Keep FCI data as 32-bit floats #2637

pnuu · 2023-11-14T12:51:15Z

The radiance, reflectance and brightness temperature data arrays returned by the fci_l1c_nc reader are 64-bit floats, which is way more than necessary. This PR changes them to 32-bit floats.

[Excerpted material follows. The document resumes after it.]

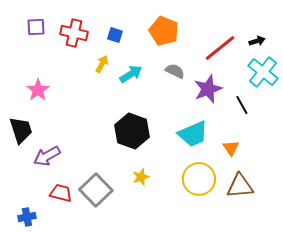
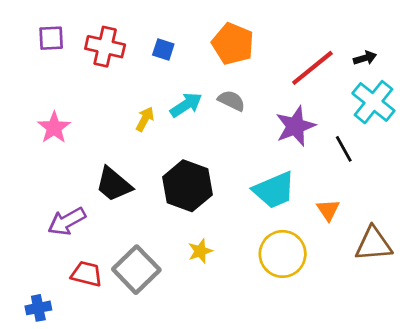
yellow arrow: (102, 64) -> (145, 119), moved
gray semicircle: (175, 71) -> (231, 101), moved
black trapezoid: (21, 130) -> (114, 184), moved, turned 148
brown triangle: (240, 186) -> (373, 244), moved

The changes required again showed that we should be writing real NetCDF4 files instead of using the mock classes. Some of the changes would have been simpler that way. As an example, values of data[meas_path + '/radiance_to_bt_conversion_coefficient_wavenumber'] from the files is read with val = v[:] but for the mock test class with val = v.__array__().item().

Tests adjusted

…bit floats

codecov · 2023-11-14T13:03:58Z

Codecov Report

All modified and coverable lines are covered by tests ✅

Comparison is base (6fb1d1e) 95.20% compared to head (1930845) 95.20%.

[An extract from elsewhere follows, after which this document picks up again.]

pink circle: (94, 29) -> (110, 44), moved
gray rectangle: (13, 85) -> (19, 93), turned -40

Additional details and impacted files

@@           Coverage Diff           @@
##             main    #2637   +/-   ##
=======================================
  Coverage   95.20%   95.20%           
=======================================
  Files         354      354           
  Lines       51370    51370           
=======================================
  Hits        48908    48908           
  Misses       2462     2462

Flag	Coverage Δ
behaviourtests	`4.24% <0.00%> (ø)`
unittests	`95.83% <100.00%> (ø)`

Flags with carried forward coverage won't be shown. Click here to find out more.

☔ View full report in Codecov by Sentry.
📢 Have feedback on the report? Share it here.

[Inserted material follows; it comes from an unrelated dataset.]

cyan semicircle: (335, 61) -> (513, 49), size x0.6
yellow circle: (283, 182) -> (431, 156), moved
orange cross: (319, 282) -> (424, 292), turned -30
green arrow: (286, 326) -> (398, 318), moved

ameraner · 2023-11-14T13:33:13Z

satpy/tests/reader_tests/test_fci_l1c_nc.py

+    data[meas_path + "/radiance_to_bt_conversion_coefficient_wavenumber"] = FakeH5Variable(
+        da.array(955.0, dtype=np.float32))
+    data[meas_path + "/radiance_to_bt_conversion_coefficient_a"] = FakeH5Variable(da.array(1.0, dtype=np.float32))
+    data[meas_path + "/radiance_to_bt_conversion_coefficient_b"] = FakeH5Variable(da.array(0.4, dtype=np.float32))
+    data[meas_path + "/radiance_to_bt_conversion_constant_c1"] = FakeH5Variable(
+        da.array(1e11 * 2 * h * c ** 2, dtype=np.float32))
+    data[meas_path + "/radiance_to_bt_conversion_constant_c2"] = FakeH5Variable(
+        da.array(1e2 * h * c / k, dtype=np.float32))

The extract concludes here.